*Task objective*:
Count how many lines in the data hold "Browse". Only the number.

*Entries shown*:
*****

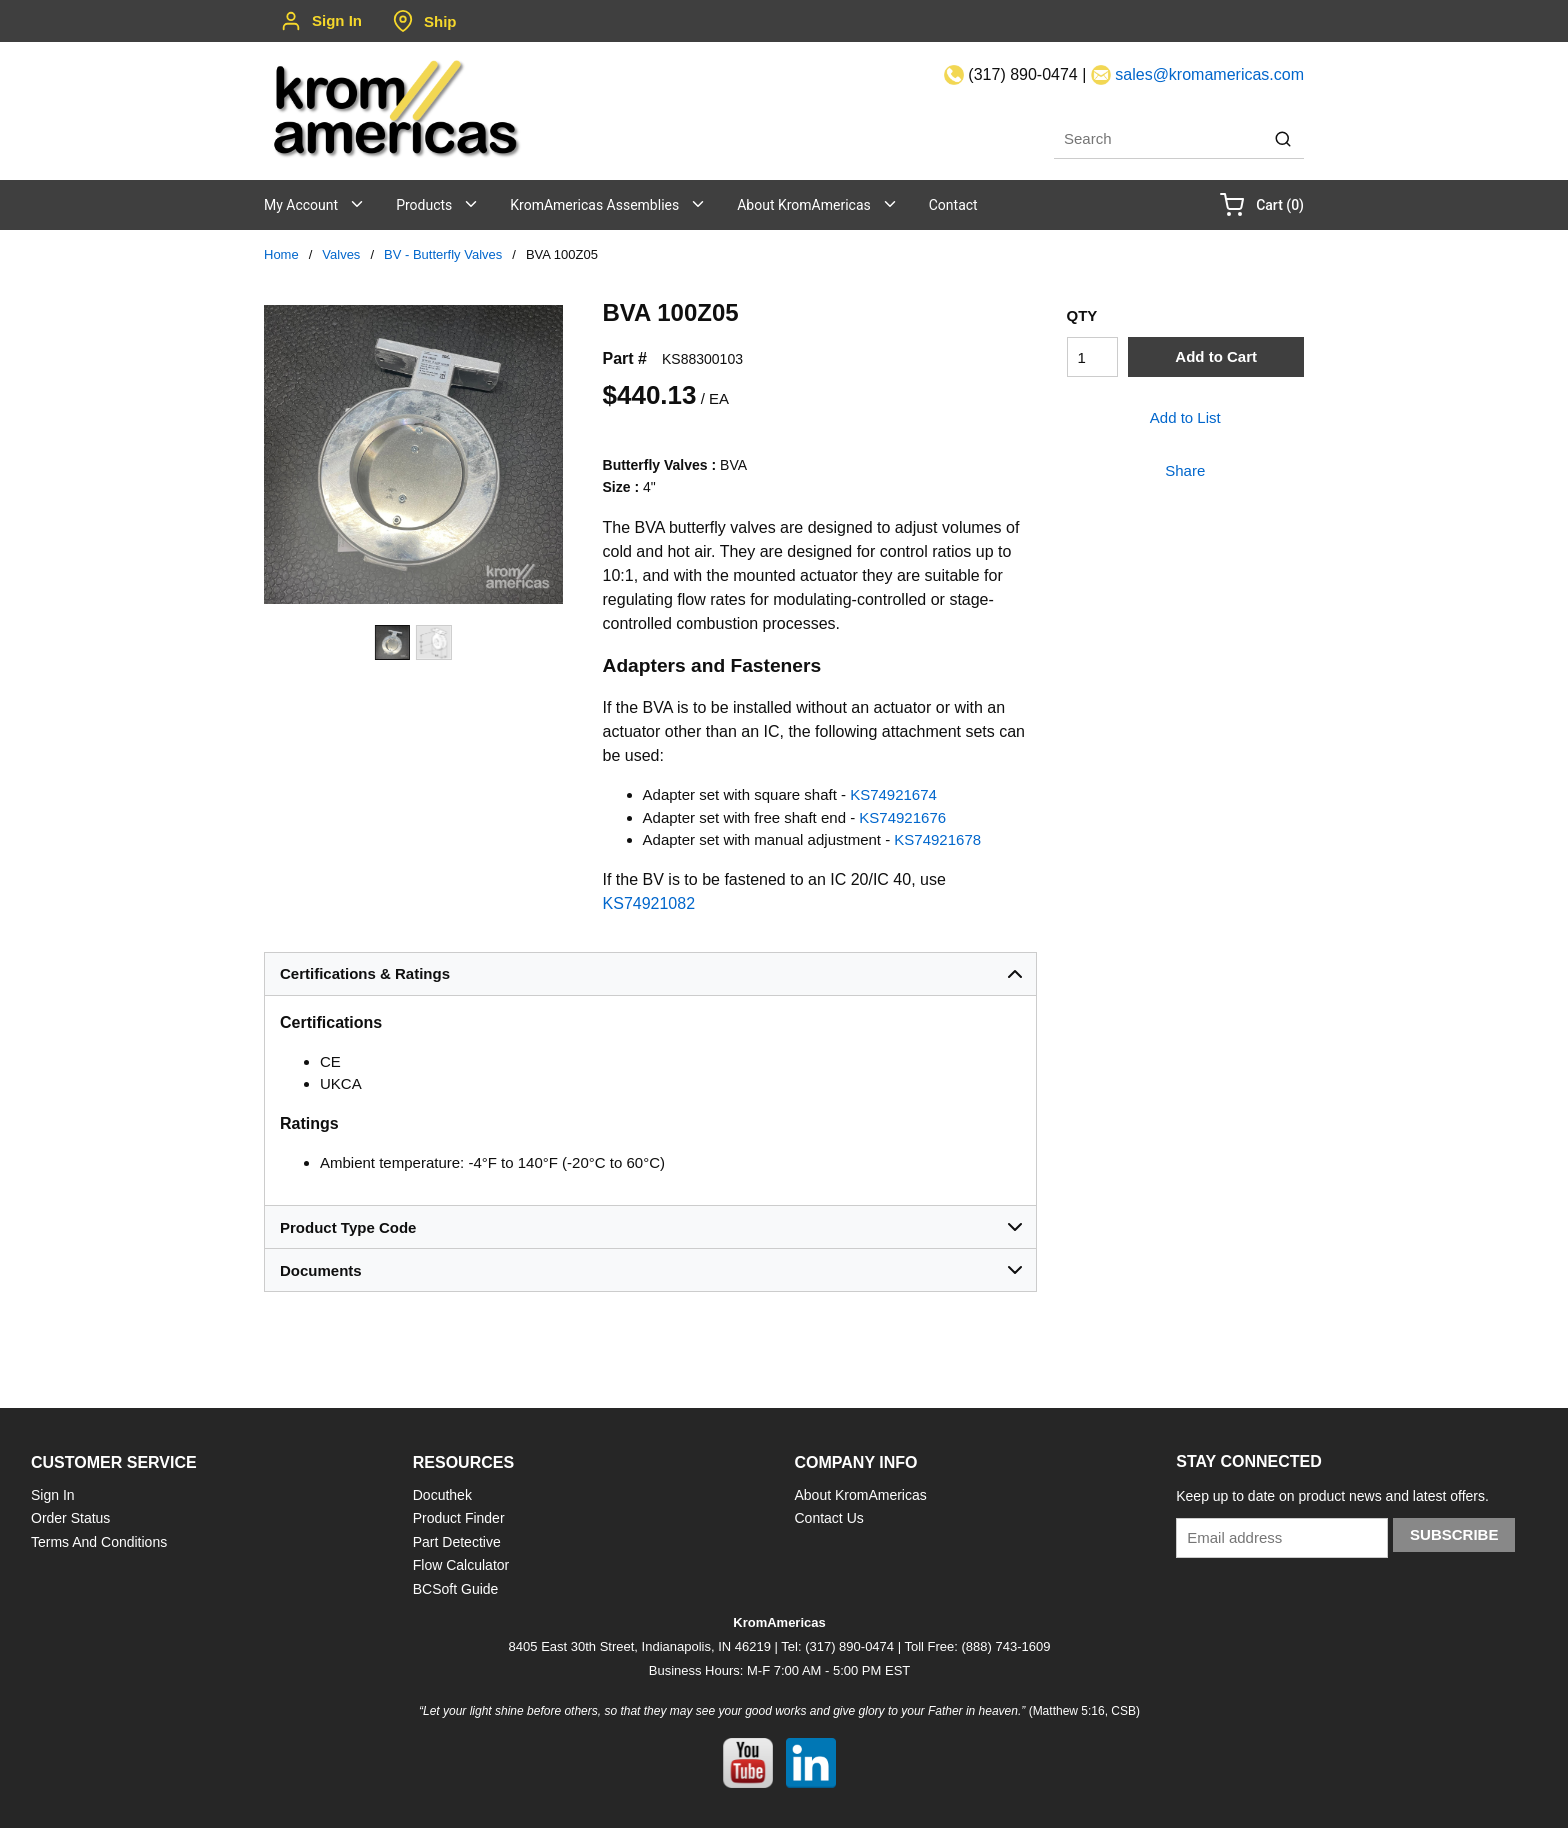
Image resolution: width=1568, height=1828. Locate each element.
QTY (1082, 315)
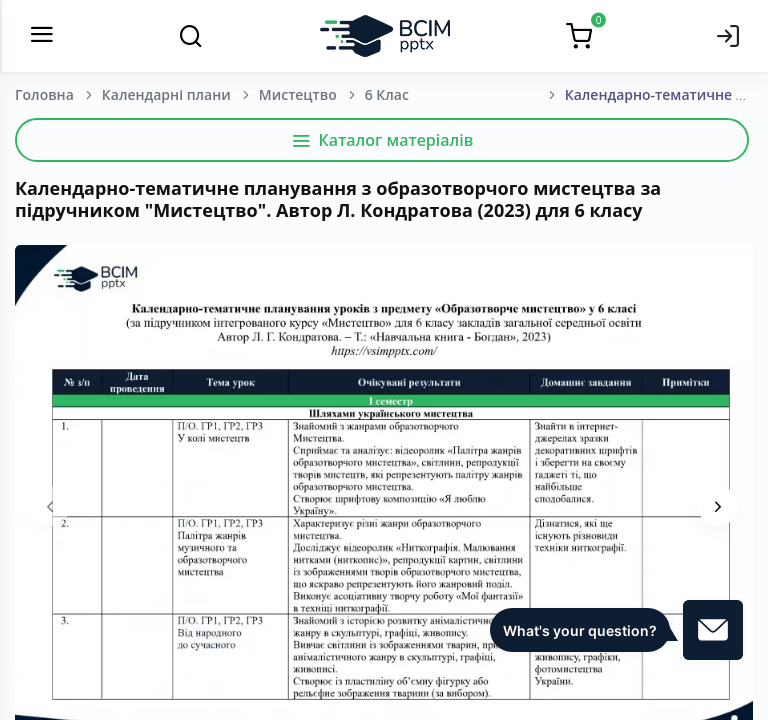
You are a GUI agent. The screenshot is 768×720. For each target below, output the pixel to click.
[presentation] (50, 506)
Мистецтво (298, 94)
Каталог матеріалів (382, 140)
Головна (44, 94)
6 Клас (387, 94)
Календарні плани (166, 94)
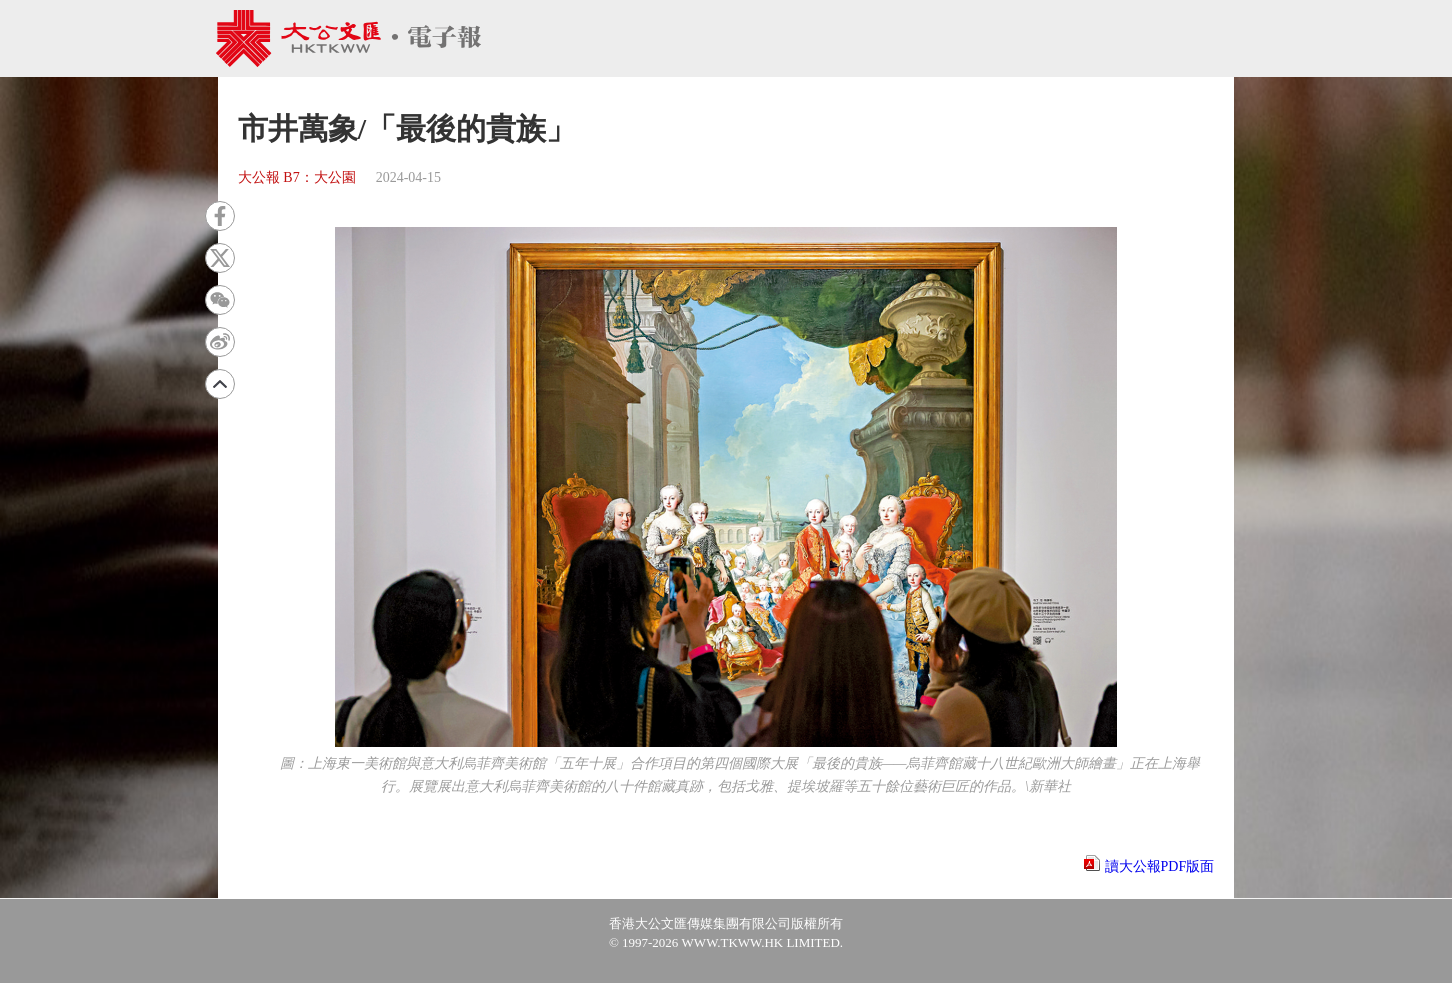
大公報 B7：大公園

*****

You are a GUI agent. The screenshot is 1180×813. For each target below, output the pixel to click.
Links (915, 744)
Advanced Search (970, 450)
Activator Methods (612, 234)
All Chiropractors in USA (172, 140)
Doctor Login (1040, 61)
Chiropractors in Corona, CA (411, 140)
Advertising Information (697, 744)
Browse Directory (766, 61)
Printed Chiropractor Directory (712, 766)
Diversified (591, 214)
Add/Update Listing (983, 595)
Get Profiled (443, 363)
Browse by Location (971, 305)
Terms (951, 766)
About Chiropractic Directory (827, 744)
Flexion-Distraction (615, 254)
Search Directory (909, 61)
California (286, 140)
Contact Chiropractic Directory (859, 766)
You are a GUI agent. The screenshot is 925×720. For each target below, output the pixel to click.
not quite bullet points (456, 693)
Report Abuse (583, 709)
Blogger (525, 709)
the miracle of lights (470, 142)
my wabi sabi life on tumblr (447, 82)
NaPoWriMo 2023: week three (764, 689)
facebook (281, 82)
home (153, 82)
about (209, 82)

*****

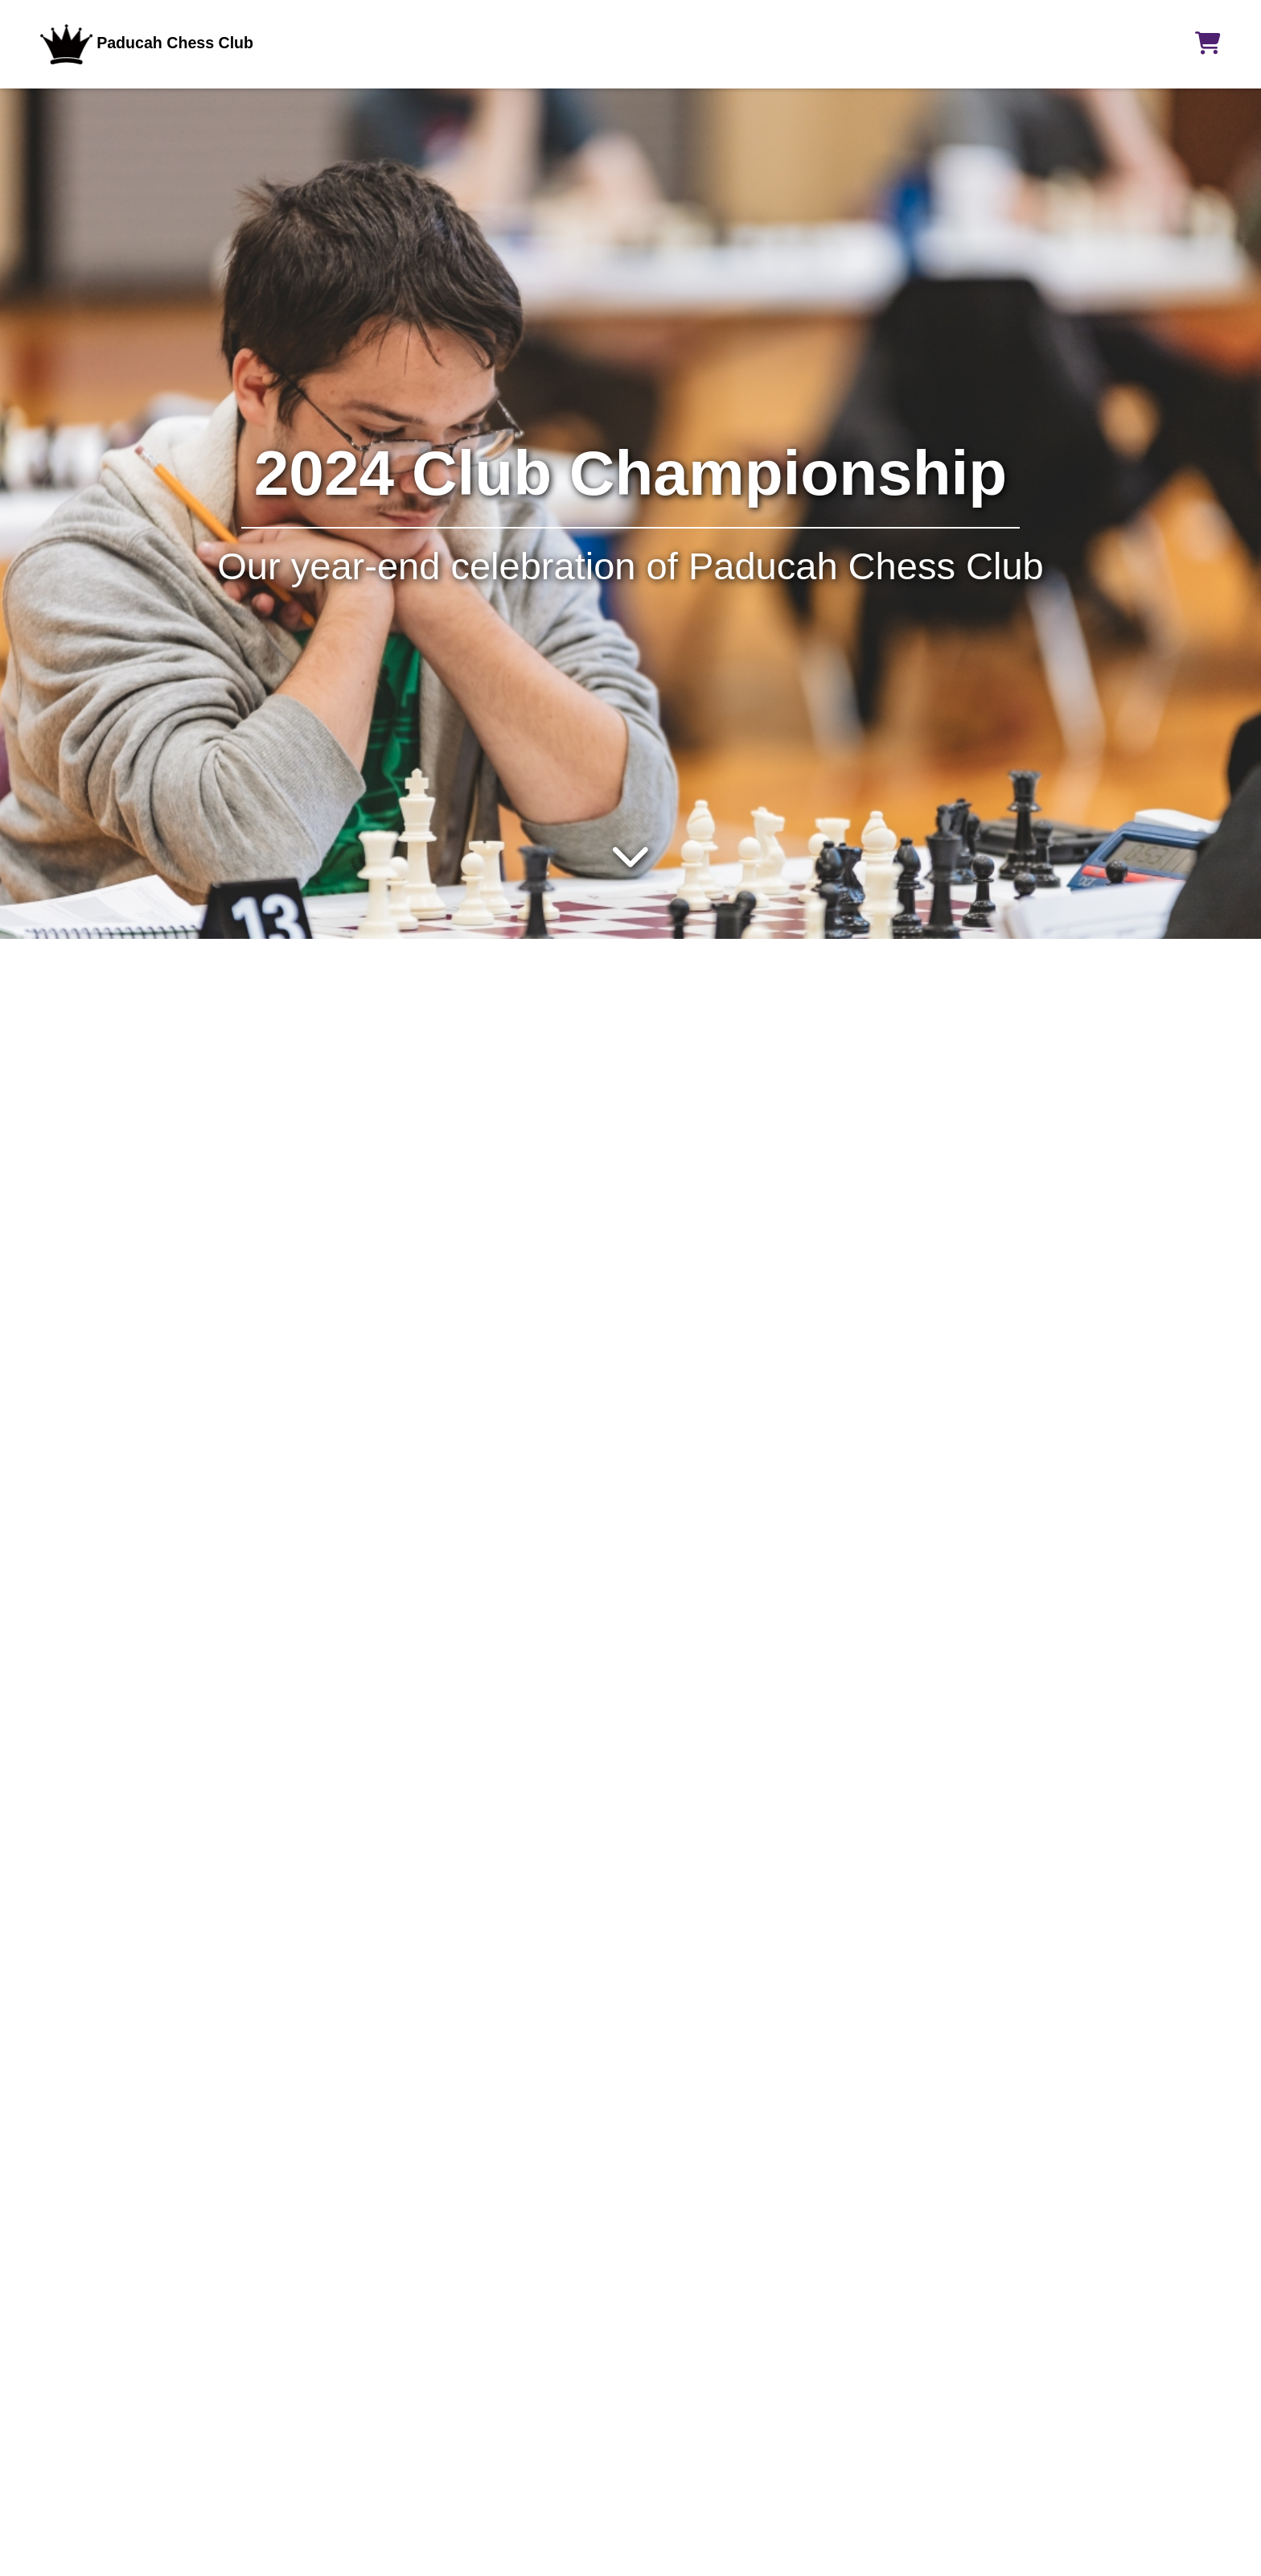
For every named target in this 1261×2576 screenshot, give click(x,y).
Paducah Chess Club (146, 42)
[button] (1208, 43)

*****

*Output of the task*:
2